━━━━━ TASK MATERIAL

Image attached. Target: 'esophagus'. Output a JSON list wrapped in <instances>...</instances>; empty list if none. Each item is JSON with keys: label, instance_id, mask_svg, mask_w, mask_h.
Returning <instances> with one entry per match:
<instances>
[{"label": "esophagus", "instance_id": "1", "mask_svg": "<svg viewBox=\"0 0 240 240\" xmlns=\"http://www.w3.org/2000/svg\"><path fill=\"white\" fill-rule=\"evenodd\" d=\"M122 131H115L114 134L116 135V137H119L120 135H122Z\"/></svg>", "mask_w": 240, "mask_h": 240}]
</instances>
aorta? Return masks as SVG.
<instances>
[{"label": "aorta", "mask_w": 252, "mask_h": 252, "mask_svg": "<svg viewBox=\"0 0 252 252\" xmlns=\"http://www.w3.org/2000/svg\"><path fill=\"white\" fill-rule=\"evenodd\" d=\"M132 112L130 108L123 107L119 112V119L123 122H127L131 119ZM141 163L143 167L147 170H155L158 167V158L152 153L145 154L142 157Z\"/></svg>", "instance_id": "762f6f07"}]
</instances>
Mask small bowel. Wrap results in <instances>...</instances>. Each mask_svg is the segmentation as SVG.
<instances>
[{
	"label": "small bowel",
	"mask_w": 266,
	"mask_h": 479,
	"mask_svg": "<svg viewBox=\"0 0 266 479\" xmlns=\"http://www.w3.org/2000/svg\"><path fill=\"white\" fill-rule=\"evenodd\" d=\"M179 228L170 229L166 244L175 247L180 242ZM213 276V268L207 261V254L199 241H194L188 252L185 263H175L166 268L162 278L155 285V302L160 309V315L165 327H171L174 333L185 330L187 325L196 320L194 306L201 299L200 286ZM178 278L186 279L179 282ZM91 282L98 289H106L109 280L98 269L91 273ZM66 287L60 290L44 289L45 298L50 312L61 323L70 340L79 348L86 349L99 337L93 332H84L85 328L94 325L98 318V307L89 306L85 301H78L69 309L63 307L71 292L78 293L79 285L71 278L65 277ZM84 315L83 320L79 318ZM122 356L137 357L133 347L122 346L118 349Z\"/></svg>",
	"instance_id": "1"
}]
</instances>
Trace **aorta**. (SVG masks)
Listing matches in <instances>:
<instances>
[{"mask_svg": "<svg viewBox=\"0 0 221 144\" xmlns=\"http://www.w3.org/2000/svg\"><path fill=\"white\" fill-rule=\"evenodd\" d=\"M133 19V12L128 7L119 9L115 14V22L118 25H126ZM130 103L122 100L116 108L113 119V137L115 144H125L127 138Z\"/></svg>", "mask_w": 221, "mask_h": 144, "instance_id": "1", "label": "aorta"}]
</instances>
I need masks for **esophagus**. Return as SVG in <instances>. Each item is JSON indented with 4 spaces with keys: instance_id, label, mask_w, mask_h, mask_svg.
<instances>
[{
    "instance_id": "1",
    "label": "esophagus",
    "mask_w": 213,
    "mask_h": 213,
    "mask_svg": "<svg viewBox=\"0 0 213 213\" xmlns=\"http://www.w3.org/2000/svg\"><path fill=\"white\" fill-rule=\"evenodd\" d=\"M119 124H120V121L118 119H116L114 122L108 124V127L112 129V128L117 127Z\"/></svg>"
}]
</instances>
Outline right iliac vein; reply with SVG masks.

━━━━━━━━━━

WORK INSTRUCTION:
Copy out the material above in its entirety. Every detail must match.

EXERCISE ANSWER:
Image attached. Target: 'esophagus'. Output a JSON list wrapped in <instances>...</instances>; empty list if none. Each item is JSON with keys: label, instance_id, mask_svg, mask_w, mask_h.
Returning <instances> with one entry per match:
<instances>
[{"label": "esophagus", "instance_id": "1", "mask_svg": "<svg viewBox=\"0 0 240 240\" xmlns=\"http://www.w3.org/2000/svg\"><path fill=\"white\" fill-rule=\"evenodd\" d=\"M122 131H115L114 134L116 135V137H119L120 135H122Z\"/></svg>", "mask_w": 240, "mask_h": 240}]
</instances>
aorta? Return masks as SVG.
<instances>
[{"label": "aorta", "mask_w": 252, "mask_h": 252, "mask_svg": "<svg viewBox=\"0 0 252 252\" xmlns=\"http://www.w3.org/2000/svg\"><path fill=\"white\" fill-rule=\"evenodd\" d=\"M132 112L130 108L123 107L119 112V119L123 122H127L131 119ZM141 163L143 167L147 170H155L158 167V158L152 153L145 154L142 157Z\"/></svg>", "instance_id": "762f6f07"}]
</instances>
Mask small bowel. Wrap results in <instances>...</instances>. Each mask_svg is the segmentation as SVG.
<instances>
[{
	"label": "small bowel",
	"mask_w": 266,
	"mask_h": 479,
	"mask_svg": "<svg viewBox=\"0 0 266 479\" xmlns=\"http://www.w3.org/2000/svg\"><path fill=\"white\" fill-rule=\"evenodd\" d=\"M179 228L170 229L166 244L175 247L180 242ZM213 276V268L207 261V254L199 241H194L188 252L185 263H175L166 268L162 278L155 285V302L160 309V315L165 327H171L174 333L185 330L187 325L196 320L194 306L201 299L200 286ZM178 278L186 279L179 282ZM91 282L98 289H106L109 280L98 269L91 273ZM66 287L60 290L44 289L45 298L50 312L61 323L70 340L79 348L86 349L99 337L93 332H84L85 328L94 325L98 318V307L89 306L85 301H78L69 309L63 307L71 292L78 293L79 285L71 278L65 277ZM84 315L83 320L79 318ZM122 356L137 357L133 347L122 346L118 349Z\"/></svg>",
	"instance_id": "1"
}]
</instances>
Trace **aorta**. (SVG masks)
Listing matches in <instances>:
<instances>
[{"mask_svg": "<svg viewBox=\"0 0 221 144\" xmlns=\"http://www.w3.org/2000/svg\"><path fill=\"white\" fill-rule=\"evenodd\" d=\"M133 19V12L128 7L119 9L115 14V22L118 25H126ZM130 103L122 100L116 108L113 119V137L115 144H125L127 138Z\"/></svg>", "mask_w": 221, "mask_h": 144, "instance_id": "1", "label": "aorta"}]
</instances>
I need masks for **esophagus**. Return as SVG in <instances>. Each item is JSON indented with 4 spaces with keys: instance_id, label, mask_w, mask_h, mask_svg.
<instances>
[{
    "instance_id": "1",
    "label": "esophagus",
    "mask_w": 213,
    "mask_h": 213,
    "mask_svg": "<svg viewBox=\"0 0 213 213\" xmlns=\"http://www.w3.org/2000/svg\"><path fill=\"white\" fill-rule=\"evenodd\" d=\"M119 124H120V121L118 119H116L114 122L108 124V127L112 129V128L117 127Z\"/></svg>"
}]
</instances>
Outline right iliac vein; reply with SVG masks.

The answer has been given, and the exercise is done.